En espérant que cette lanceuse d’alerte, si c’en est une, ne risque pas sa place pour une vidéo très parlante... Car les explications du CHU de Rouen, mises en face de celles de l’ARS, font un peu désordre. Les ARS et les CHU devraient peut-être s’aligner sur une version commune, comme lorsque deux menteurs se font pincer par la police. Il est hors de question d’accuser qui que ce soit, mais les informations qui nous sont remontées lors de la première vague nous laissent perplexes. Si la communication est une chose, surtout lorsqu’elle émane de ce gouvernement, qui nous a habitués au mensonge, du moins à l’amateurisme, la réalité en est une autre. Le problème de la psychose du Covid, ou du coronavirus, ce sont les statistiques qui en parlent le mieux : 0,3 % de létalité, soit un peu plus qu’une grippe saisonnière. Jusqu’où devra-t-on détruire l’économie et le quotidien des Français pour une super grippe ?

En avril, le journal collaborationniste Libération avait dû se fendre d’un article pour expliquer :

Après la publication de deux vidéos dans deux hôpitaux, le directeur adjoint s’explique :

Contacté par CheckNews, Nicolas Funel, directeur adjoint de l’hôpital Sainte-Musse, explique que les soignants ont eu vent de cette vidéo et « le vivent mal ». Il dit : « L’hôpital vide, c’est celui qu’on voit tous les jours depuis le début de la crise. Les 250 000 consultations par an non urgentes ont été annulées. Les visites des proches sont interdites. Donc oui, le hall est vide, le parking est vide. On n’a pas le flux de personnes habituel. Tenir des propos pareils, c’est révélateur d’une méconnaissance totale du fonctionnement des hôpitaux. » En termes de chiffres, Nicolas Funel détaille : « Sur 134 lits de réanimation [doublé par rapport à la normale, ndlr] dans le département du Var, 30 sont libres. 61 lits sont occupés par des patients Covid. » Par ailleurs, il nous indique que le service juridique se penche actuellement sur la vidéo afin d’évaluer la possibilité de poursuites.

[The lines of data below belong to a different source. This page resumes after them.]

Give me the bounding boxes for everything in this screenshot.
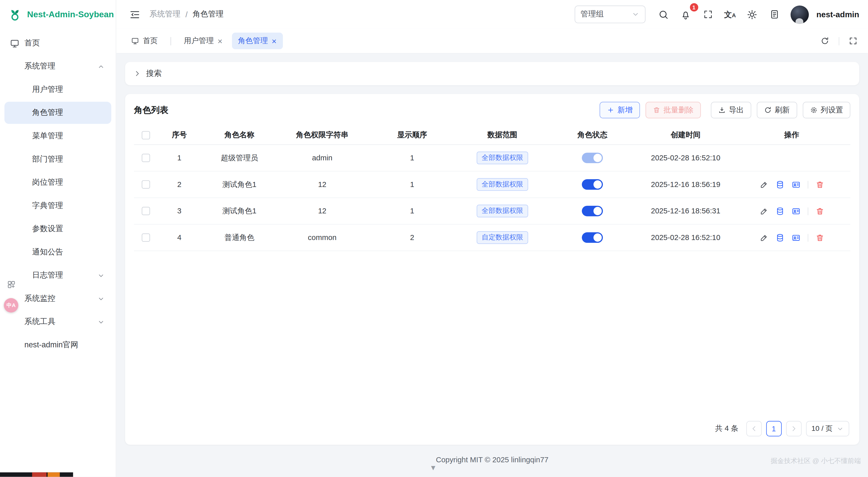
brand-name: Nest-Admin-Soybean [27,9,114,19]
document-icon[interactable] [765,5,784,24]
monitor-icon [10,39,19,48]
close-icon[interactable]: × [272,37,277,45]
sidebar-item-system-management[interactable]: 系统管理 [4,55,111,77]
search-icon[interactable] [654,5,673,24]
database-icon[interactable] [775,233,784,242]
sidebar-item-system-tools[interactable]: 系统工具 [4,311,111,333]
select-all-checkbox[interactable] [142,131,150,139]
page-size-select[interactable]: 10 / 页 [806,421,849,436]
row-index: 3 [177,207,181,215]
theme-sun-icon[interactable] [743,5,762,24]
brand-logo-icon [8,7,22,22]
table-row: 4普通角色common2自定数据权限2025-02-28 16:52:10 [134,225,850,251]
tab-refresh-icon[interactable] [817,33,833,49]
prev-page-button[interactable] [746,421,762,436]
tab-actions [817,33,862,49]
export-button[interactable]: 导出 [711,102,751,118]
floating-language-badge[interactable]: 中A [4,298,18,313]
chevron-down-icon [631,10,640,18]
tab-role-management[interactable]: 角色管理× [232,33,283,49]
tenant-select-value: 管理组 [581,9,604,19]
created-at: 2025-12-16 18:56:19 [651,180,720,189]
button-label: 刷新 [775,105,790,115]
idcard-icon[interactable] [791,233,800,242]
sidebar-item-role-management[interactable]: 角色管理 [4,102,111,124]
tab-fullscreen-icon[interactable] [845,33,861,49]
role-name: 普通角色 [224,233,254,243]
tab-label: 首页 [143,36,158,46]
search-panel-toggle[interactable]: 搜索 [125,62,859,85]
row-actions [759,180,824,189]
delete-icon[interactable] [815,207,824,215]
sidebar-item-dept-management[interactable]: 部门管理 [4,148,111,170]
status-toggle[interactable] [582,153,603,163]
edit-icon[interactable] [759,233,768,242]
data-scope-tag: 自定数据权限 [477,231,528,244]
sidebar-item-post-management[interactable]: 岗位管理 [4,172,111,194]
data-scope-tag: 全部数据权限 [477,205,528,217]
column-header: 序号 [157,130,202,140]
sidebar-item-notice[interactable]: 通知公告 [4,241,111,263]
sidebar-collapse-button[interactable] [125,5,144,24]
avatar[interactable] [790,5,809,24]
row-checkbox[interactable] [142,233,150,242]
idcard-icon[interactable] [791,207,800,215]
sidebar-item-param-settings[interactable]: 参数设置 [4,218,111,240]
batch-delete-button[interactable]: 批量删除 [645,102,701,118]
role-list-card: 角色列表 新增批量删除导出刷新列设置 序号角色名称角色权限字符串显示顺序数据范围… [125,94,859,445]
chevron-down-icon [97,318,105,326]
fullscreen-icon[interactable] [699,5,717,24]
edit-icon[interactable] [759,207,768,215]
status-toggle[interactable] [582,206,603,216]
delete-icon[interactable] [815,233,824,242]
tenant-select[interactable]: 管理组 [575,6,645,23]
next-page-button[interactable] [786,421,802,436]
breadcrumb-separator: / [185,10,187,19]
tab-label: 用户管理 [184,36,214,46]
translate-icon[interactable]: 文A [721,5,740,24]
edit-icon[interactable] [759,180,768,189]
row-index: 2 [177,180,181,189]
sidebar-item-system-monitor[interactable]: 系统监控 [4,288,111,310]
idcard-icon[interactable] [791,180,800,189]
row-checkbox[interactable] [142,180,150,189]
current-page-button[interactable]: 1 [766,421,781,436]
column-settings-button[interactable]: 列设置 [803,102,850,118]
tab-home[interactable]: 首页 [125,33,164,49]
sidebar-item-user-management[interactable]: 用户管理 [4,79,111,101]
row-actions [759,207,824,215]
close-icon[interactable]: × [218,37,222,45]
delete-icon[interactable] [815,180,824,189]
sidebar-item-dict-management[interactable]: 字典管理 [4,195,111,217]
sidebar-item-log-management[interactable]: 日志管理 [4,264,111,286]
table-header-row: 序号角色名称角色权限字符串显示顺序数据范围角色状态创建时间操作 [134,126,850,145]
status-toggle[interactable] [582,179,603,190]
sidebar-item-menu-management[interactable]: 菜单管理 [4,125,111,147]
sidebar: Nest-Admin-Soybean 首页系统管理用户管理角色管理菜单管理部门管… [0,0,116,477]
column-header: 数据范围 [457,130,548,140]
download-icon [718,106,725,114]
role-name: 超级管理员 [221,153,258,163]
action-divider [808,207,808,215]
add-button[interactable]: 新增 [599,102,640,118]
username[interactable]: nest-admin [816,10,859,19]
notification-bell-icon[interactable]: 1 [676,5,695,24]
database-icon[interactable] [775,207,784,215]
tab-user-management[interactable]: 用户管理× [178,33,228,49]
role-table: 序号角色名称角色权限字符串显示顺序数据范围角色状态创建时间操作 1超级管理员ad… [134,126,850,251]
breadcrumb-item[interactable]: 系统管理 [150,9,181,19]
status-toggle[interactable] [582,232,603,243]
row-checkbox[interactable] [142,207,150,215]
role-perm-key: common [308,233,337,242]
sidebar-item-home[interactable]: 首页 [4,32,111,54]
role-name: 测试角色1 [222,206,256,216]
grid-plus-icon[interactable] [6,280,16,289]
app-root: Nest-Admin-Soybean 首页系统管理用户管理角色管理菜单管理部门管… [0,0,868,477]
sidebar-item-official-site[interactable]: nest-admin官网 [4,334,111,356]
sidebar-item-label: 系统工具 [24,317,55,327]
row-checkbox[interactable] [142,154,150,162]
refresh-button[interactable]: 刷新 [756,102,797,118]
database-icon[interactable] [775,180,784,189]
brand[interactable]: Nest-Admin-Soybean [0,0,116,29]
pagination-total: 共 4 条 [715,424,739,434]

En réalité, et les auteurs de ces vidéos et les directions des CHU ont raison. La vérité, elle, est ailleurs : dans la réduction progressive du nombre de lits et particulièrement de lits de réanimation dans le service public de la santé depuis les années néolibérales, celles de la TAA ou T2A, la tarification à l’acte.

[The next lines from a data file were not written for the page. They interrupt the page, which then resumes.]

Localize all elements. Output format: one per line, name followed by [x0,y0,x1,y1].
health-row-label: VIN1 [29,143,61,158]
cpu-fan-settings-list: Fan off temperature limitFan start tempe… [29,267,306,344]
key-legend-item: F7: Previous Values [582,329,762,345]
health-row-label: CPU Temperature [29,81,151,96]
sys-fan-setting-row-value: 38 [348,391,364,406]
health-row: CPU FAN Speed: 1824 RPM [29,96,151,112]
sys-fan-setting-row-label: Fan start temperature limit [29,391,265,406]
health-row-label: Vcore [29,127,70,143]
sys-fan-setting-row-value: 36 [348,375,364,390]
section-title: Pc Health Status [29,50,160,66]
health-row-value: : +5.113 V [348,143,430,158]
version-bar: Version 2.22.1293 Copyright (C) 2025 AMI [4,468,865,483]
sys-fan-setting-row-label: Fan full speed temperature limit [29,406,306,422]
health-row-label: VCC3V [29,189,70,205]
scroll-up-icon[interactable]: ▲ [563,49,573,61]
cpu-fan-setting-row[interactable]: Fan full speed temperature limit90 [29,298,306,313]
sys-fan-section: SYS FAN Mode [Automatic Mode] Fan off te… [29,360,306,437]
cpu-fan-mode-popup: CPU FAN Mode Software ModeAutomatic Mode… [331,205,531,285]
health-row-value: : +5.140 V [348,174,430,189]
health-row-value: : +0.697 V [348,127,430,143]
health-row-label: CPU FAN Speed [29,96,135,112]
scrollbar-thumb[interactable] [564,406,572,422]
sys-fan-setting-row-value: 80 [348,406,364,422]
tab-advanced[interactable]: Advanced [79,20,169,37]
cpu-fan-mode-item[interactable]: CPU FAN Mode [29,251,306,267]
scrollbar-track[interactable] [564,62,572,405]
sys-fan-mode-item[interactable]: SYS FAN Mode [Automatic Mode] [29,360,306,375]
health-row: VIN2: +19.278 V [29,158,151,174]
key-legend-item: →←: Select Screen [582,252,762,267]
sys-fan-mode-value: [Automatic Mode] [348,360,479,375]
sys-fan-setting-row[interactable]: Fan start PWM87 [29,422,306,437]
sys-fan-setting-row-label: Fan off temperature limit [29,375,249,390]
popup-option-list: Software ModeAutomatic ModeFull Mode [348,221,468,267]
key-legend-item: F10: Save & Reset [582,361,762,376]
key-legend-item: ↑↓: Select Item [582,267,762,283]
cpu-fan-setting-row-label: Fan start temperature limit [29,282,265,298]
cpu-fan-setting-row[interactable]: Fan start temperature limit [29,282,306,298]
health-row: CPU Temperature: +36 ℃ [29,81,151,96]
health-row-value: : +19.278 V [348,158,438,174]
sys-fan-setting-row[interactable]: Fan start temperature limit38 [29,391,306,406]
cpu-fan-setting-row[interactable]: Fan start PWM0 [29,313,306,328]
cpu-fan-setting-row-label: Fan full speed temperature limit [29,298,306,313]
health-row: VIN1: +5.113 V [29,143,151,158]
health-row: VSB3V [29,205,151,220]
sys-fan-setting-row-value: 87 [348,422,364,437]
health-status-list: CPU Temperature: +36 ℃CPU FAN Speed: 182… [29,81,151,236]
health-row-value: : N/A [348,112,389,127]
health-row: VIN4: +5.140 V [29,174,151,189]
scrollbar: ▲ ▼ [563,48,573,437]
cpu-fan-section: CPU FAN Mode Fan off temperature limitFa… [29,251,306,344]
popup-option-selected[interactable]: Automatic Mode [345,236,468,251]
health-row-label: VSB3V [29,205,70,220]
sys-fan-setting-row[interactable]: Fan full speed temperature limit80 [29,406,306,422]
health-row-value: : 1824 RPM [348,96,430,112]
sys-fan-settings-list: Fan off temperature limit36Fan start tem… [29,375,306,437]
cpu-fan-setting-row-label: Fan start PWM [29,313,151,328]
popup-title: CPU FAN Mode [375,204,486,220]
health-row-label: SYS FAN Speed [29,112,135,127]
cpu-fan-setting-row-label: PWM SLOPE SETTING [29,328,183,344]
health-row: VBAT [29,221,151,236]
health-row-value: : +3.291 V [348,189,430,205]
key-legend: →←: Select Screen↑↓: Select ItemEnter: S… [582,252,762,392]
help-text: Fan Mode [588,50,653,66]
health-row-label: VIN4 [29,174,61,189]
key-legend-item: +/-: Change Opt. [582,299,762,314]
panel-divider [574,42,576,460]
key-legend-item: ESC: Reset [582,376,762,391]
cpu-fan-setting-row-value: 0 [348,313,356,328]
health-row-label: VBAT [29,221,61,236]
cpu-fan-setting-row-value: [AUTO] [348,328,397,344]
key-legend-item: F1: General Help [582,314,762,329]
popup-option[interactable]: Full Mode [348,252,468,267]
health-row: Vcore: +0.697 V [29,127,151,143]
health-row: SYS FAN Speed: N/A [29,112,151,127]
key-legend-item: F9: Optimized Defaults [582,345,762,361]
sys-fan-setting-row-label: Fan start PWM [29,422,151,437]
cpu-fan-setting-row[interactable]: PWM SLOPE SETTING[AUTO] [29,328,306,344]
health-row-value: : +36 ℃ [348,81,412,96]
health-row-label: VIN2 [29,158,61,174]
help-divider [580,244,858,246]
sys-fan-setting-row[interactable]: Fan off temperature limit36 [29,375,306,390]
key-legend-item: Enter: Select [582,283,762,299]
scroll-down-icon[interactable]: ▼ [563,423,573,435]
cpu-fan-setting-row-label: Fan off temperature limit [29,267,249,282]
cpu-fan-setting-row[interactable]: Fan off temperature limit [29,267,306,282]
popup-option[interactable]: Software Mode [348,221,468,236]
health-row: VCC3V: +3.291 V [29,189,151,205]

C’est en 2004 que le pouvoir a lancé ce mode de financement qui a transformé en gros l’hôpital en entreprise qui devait faire du chiffre (même chose dans les commissariats, d’ailleurs, et on a vu le résultat en termes de sécurité publique). La T2A a fait de l’hôpital français un secteur économique en crise et en déficit perpétuels : la dette augmente d’année en année, et les crédits alloués ne couvrent même plus le service de la dette. Du coup, la dette absorbe les hausses de budgets, et plus rien ne va aux soins. Le néolibéralisme a changé l’offre de santé en secteur déficitaire, qu’il fallait alors à tout prix réformer, c’est-à-dire lui infliger la rigueur gestionnaire.

Le résultat de cette politique économiste, 16 ans plus tard, tout le monde le voit : le pays n’est plus capable de faire face à une épidémie de grippe sournoise, tout simplement, obligeant tous les étages du mille-feuilles administratif de la Santé (les ARS, la direction de la Santé, le ministère) à mentir ou à accuser les Français, ces mauvais citoyens, irresponsables ou insouciants, et bien sûr les soignants, qui passent leur temps à râler et à réclamer budgets et effectifs.

Le seul reproche qu’on pourra faire aux médecins (opposés à Perronne ou Raoult), dans ce désastre médico-politique, c’est d’avoir nourri la psychose pour de « bonnes » raisons, le sauvetage de leur outil de travail, en prenant les Français en otages devant un gouvernement qui sera obligé d’augmenter un peu les salaires, les budgets et les effectifs. Et encore, depuis la première vague, si tant est qu’il y en ait une deuxième, le nombre de lits de réanimation n’a pas augmenté, il a même baissé, nous dit Le Figaro. Voici l’extrait de notre article du 28 octobre 2020 :

La lanceuse d’alerte a raison, le CHU aussi : c’est le gouvernement qui ment.